◆ Your goal ◆
Please work out how many of the lines below include "Гідротрансмісійна". Only the number should be given.

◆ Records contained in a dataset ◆
══════════════════════════════
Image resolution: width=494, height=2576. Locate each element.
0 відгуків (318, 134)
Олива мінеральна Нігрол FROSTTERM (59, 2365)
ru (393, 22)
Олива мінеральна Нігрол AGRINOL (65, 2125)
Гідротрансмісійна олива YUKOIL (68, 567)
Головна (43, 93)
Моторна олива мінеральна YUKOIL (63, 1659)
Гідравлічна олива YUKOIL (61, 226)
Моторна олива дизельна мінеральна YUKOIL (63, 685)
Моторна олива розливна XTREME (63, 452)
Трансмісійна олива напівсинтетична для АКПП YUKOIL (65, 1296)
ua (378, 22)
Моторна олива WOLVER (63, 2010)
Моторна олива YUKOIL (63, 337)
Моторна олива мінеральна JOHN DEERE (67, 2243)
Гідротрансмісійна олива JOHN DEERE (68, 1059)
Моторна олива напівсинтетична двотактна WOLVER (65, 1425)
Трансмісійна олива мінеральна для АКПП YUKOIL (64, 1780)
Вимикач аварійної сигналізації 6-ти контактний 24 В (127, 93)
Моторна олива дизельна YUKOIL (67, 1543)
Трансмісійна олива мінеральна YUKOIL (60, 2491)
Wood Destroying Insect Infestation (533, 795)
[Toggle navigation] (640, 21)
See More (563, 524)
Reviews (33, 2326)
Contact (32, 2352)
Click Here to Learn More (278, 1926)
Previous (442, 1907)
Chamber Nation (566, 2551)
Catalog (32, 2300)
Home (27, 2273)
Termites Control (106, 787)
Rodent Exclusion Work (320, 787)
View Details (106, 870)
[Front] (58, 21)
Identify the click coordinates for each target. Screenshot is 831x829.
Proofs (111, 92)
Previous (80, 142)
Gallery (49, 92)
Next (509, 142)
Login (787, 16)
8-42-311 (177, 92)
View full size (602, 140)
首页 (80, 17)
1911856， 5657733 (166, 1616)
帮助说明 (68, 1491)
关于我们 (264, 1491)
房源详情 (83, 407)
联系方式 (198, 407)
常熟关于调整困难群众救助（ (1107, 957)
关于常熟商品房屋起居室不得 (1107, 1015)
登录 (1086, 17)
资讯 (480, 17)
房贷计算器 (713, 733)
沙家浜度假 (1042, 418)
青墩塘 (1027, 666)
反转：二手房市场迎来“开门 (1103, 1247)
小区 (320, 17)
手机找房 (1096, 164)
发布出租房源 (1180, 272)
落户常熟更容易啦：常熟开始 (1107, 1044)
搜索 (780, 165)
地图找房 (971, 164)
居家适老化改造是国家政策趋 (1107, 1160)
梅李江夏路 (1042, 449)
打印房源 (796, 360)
══════════════════════════════
◆ Task solution ◆
2